The blade features a double row of teeth on the top side of the blade that could be used to cut through wood. The other side is smooth, with a special curvature at the tip that allows for digging. The blade features a white plastic handle, held together by brass pins.
Ross Ezinga, a gunsmith attending shot show from Michigan, liked the idea of the knife, but wasn’t sold on all its features.
“I think it’s more of a collectors piece, rather than one you would use,” Ezinga said. “I don’t care much for the plastic handle —I’m more into the traditional wood and steel handles —but on that note, it reflects what it’s purpose was. It was used as a utilitarian piece, a lightweight piece that went to the Moon.”
The knife will begin shipping in February and will be offered in two different price ranges.
The knife alone costs $195. One with a collectible case, with 250 made, will retail at $400, Feightner said. The knife was made as close to the original as possible, he said.

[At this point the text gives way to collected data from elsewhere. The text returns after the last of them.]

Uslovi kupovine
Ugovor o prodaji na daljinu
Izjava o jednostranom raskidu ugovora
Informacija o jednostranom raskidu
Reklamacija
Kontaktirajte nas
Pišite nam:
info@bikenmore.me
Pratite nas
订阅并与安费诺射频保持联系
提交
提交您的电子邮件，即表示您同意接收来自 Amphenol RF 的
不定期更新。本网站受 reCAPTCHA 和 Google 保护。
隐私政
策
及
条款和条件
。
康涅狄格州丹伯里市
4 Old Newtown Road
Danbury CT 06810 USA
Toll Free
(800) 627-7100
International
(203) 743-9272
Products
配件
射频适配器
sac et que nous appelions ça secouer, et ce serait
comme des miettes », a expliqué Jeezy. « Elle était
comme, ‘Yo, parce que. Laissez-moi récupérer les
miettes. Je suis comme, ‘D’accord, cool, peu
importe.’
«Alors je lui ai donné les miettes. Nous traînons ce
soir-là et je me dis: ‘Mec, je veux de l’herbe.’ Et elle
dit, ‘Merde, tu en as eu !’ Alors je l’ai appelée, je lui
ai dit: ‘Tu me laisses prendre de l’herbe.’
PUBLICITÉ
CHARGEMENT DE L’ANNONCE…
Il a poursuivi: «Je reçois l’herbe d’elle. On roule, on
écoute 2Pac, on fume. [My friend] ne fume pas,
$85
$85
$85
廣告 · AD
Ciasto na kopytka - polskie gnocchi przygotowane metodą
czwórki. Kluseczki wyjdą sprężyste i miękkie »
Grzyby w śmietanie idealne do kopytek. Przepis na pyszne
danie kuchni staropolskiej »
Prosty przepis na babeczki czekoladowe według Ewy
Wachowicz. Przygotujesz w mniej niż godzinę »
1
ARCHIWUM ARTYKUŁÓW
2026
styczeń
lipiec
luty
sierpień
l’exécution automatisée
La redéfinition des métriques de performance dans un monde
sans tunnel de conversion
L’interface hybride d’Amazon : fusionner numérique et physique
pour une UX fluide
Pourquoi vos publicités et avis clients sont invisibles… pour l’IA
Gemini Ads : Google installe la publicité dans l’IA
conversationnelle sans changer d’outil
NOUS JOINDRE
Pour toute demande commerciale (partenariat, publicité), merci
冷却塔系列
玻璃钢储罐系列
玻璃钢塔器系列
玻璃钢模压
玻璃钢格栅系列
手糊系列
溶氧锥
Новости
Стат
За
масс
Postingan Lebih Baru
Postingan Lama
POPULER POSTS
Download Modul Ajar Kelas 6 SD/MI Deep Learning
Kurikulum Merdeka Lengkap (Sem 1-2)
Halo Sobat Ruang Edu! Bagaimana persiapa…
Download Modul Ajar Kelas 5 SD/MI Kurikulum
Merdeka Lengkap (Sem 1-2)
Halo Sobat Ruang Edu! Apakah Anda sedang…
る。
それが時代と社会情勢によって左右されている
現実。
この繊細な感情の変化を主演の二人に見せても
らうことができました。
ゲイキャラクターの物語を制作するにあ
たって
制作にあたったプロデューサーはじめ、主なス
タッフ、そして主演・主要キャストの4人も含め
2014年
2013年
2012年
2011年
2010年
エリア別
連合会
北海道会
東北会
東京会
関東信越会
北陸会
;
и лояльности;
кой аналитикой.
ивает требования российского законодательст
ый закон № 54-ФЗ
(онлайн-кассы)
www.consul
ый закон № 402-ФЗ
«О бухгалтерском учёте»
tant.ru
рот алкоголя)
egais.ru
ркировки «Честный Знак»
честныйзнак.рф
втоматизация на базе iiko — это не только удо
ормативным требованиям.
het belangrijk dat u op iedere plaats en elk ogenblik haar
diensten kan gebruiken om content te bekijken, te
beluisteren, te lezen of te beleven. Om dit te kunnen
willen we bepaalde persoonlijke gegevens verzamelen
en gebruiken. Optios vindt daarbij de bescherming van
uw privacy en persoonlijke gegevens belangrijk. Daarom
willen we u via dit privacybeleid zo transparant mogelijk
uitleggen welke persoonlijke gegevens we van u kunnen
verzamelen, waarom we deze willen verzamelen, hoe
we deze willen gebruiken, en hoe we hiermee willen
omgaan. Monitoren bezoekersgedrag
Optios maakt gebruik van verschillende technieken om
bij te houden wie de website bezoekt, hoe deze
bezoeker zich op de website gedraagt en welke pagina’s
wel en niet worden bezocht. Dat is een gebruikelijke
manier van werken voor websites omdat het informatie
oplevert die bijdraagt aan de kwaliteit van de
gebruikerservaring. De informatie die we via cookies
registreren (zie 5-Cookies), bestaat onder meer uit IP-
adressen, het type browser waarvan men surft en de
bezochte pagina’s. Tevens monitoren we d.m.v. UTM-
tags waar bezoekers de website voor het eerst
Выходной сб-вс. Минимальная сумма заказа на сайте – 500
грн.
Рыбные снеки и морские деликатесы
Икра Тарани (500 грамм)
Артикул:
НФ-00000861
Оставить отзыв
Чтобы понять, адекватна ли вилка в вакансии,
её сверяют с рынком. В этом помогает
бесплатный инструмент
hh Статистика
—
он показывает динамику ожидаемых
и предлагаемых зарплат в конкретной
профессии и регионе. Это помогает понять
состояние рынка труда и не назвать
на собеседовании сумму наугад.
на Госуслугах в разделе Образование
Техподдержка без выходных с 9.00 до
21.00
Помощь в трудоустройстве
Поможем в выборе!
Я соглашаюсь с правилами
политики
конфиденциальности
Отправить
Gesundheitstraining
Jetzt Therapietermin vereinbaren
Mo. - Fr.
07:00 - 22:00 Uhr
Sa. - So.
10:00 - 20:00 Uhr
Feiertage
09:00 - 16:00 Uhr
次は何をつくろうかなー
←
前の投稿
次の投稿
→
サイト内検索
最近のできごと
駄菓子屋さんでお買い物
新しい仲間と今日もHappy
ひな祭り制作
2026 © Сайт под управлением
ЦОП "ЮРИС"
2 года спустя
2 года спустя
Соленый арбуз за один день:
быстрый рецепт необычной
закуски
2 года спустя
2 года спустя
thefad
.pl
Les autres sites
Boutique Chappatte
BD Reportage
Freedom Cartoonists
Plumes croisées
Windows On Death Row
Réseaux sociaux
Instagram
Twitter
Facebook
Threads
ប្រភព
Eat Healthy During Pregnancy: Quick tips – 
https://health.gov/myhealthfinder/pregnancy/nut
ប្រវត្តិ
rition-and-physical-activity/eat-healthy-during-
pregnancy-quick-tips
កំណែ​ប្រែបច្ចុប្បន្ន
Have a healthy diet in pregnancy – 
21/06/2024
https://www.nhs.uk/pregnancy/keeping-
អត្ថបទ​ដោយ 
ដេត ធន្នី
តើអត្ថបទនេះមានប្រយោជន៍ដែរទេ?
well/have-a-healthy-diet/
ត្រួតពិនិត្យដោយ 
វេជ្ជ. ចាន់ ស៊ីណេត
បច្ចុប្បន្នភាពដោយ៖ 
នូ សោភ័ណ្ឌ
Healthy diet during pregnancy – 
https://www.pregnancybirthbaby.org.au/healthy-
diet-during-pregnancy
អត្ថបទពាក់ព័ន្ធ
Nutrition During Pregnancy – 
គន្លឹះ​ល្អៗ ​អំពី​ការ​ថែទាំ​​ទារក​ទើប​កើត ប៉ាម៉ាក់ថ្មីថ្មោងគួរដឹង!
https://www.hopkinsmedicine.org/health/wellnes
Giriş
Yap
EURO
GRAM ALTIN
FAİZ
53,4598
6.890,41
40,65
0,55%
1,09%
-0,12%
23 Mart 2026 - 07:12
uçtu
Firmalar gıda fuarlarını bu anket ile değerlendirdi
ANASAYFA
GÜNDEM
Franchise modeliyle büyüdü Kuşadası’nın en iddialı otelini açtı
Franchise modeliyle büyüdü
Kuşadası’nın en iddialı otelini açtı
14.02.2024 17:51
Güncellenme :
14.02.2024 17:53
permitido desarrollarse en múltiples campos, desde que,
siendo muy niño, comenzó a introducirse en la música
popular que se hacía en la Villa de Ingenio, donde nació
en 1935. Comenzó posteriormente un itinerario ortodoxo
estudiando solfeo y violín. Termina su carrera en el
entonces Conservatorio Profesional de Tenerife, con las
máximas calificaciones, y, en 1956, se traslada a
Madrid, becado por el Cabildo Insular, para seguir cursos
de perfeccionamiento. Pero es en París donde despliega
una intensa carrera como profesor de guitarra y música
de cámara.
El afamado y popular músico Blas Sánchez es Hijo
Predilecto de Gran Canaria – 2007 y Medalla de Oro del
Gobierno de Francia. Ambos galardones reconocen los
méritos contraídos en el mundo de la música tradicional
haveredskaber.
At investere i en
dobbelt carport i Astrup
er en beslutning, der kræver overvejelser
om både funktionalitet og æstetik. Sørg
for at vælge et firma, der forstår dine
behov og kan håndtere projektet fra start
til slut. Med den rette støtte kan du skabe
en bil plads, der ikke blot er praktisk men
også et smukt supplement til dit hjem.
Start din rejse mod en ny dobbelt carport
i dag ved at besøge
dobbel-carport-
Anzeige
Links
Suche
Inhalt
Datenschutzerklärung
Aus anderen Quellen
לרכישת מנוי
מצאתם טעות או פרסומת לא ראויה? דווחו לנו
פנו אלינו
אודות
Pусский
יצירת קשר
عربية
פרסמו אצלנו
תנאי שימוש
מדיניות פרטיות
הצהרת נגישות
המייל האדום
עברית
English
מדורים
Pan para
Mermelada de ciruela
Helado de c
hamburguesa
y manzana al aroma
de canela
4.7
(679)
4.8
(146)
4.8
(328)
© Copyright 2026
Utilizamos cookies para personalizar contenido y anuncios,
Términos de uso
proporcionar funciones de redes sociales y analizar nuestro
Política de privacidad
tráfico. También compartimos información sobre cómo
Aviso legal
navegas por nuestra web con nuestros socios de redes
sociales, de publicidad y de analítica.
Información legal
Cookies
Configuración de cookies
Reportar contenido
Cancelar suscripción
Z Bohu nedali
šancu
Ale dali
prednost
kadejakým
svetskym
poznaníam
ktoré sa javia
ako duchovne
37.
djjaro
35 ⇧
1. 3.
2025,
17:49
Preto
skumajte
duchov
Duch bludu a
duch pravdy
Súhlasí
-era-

With the Moon landing being a monumental event in the country’s history, Enzinga thinks releasing a commemorative edition was a great idea.
“I think it’s fitting they’re having this knife released for the anniversary,” he said. “It’s an American company and it really rallied the country together when we landed on the Moon for the first time. I hope that can be reflected in the release of this knife.”
The Review-Journal is owned by the family of Las Vegas Sands Corp. Chairman and CEO Sheldon Adelson. Las Vegas Sands operates the Sands Expo and Convention Center.